Und das mitten in Hamburg ?

Davon mußten wir uns einfach selbst überzeugen und haben einen Reporter am 27. Juli 2002 nach Hamburg entsandt. Die von der Hamburger Event Agentur Living Dead Production zusammen mit Jungbluth Design, einer Modedesign-, Tattoo- und Piercingstudio aus Hamburg, zum dritten Mal veranstaltete Fetish-Party versprach auf dem Flyer "Spiel und Tanz im Mondschein" sowie u.a. "möblierte Playrooms".

Etwa 250 Leute, alle gemäß dem Dresscode in Lack, Leder oder Latex gekleidet, kamen per Auto, Bus oder mit den öffentlichen Verkehrsmitteln zu den sog. Landungsbrücken im Hamburger Stadtteil St. Pauli. Wo normalerweise Touristen zu einer Hafenrundfahrt mit Kaffee und Kuchen aufbrechen, konnte die Schaulustigen eine Schar von extravagant angezogenen Fetischisten beim "Boarding" der MS Max Brauer beobachten.

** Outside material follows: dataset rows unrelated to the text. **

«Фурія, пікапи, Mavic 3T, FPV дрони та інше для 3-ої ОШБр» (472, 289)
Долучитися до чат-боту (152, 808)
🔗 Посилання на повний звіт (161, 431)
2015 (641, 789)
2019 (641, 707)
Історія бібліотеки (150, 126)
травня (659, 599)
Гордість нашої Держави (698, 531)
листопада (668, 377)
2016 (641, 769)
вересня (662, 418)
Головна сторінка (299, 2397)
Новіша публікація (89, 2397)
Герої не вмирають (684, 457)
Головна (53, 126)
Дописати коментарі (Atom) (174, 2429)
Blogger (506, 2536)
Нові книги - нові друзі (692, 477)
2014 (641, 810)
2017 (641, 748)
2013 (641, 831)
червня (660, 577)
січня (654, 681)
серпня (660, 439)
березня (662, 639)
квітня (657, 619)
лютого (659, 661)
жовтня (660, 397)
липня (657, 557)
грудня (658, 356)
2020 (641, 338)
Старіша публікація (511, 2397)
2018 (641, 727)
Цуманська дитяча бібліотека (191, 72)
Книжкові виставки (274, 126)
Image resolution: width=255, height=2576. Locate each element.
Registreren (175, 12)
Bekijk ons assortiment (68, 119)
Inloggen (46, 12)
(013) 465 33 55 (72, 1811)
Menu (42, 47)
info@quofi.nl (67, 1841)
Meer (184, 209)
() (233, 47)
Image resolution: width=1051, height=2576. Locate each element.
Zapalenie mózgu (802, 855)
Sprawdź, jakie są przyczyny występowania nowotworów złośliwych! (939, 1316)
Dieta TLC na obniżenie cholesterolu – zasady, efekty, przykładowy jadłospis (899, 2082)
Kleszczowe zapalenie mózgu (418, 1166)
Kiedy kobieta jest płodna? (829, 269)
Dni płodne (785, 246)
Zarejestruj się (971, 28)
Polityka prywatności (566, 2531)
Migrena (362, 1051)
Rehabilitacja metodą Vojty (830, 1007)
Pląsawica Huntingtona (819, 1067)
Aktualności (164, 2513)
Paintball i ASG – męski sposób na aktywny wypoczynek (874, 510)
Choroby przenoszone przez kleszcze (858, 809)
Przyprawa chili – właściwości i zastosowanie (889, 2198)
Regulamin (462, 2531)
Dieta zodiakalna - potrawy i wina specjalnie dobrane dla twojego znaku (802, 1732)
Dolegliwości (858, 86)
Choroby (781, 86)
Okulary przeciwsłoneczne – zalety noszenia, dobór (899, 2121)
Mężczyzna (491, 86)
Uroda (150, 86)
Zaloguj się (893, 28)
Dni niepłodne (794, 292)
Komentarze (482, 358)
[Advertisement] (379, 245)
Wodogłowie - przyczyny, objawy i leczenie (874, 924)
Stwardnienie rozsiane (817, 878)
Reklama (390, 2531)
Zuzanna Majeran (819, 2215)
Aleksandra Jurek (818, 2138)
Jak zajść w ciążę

Schon der Weg vom Parkplatz zur Landungsbrücke 03 im sog. "Outfit" kam z.T. einem Spiesrutenlaufen gleich. Sicher, man hätte sich auch auf dem Schiff in den dafür vorgesehenenden Umkleiden umziehen können, aber irgendwie macht es ja schon Spaß, den "Normalos" (in der Fetish-Szene oft "StiNo" = Stinknormal genannt) mal zu zeigen, welche vielfältigen Möglichkeiten die Fetish-Mode bietet. Eine ältere Dame machte aus ihrer Meinung mit "Pfui"-Rufen keinen Hehl, wohingegen ihr Mann fasziniert und auch ziemlich gierig auf die in knackigen Latex-Catsuits gehüllten Girls starrte. Zwei Männer Anfang Fünfzig zogen an Halsbändern mit Ketten ihre deutlich jüngeren, knapp bekleideten Sklavinnen hinter sich her.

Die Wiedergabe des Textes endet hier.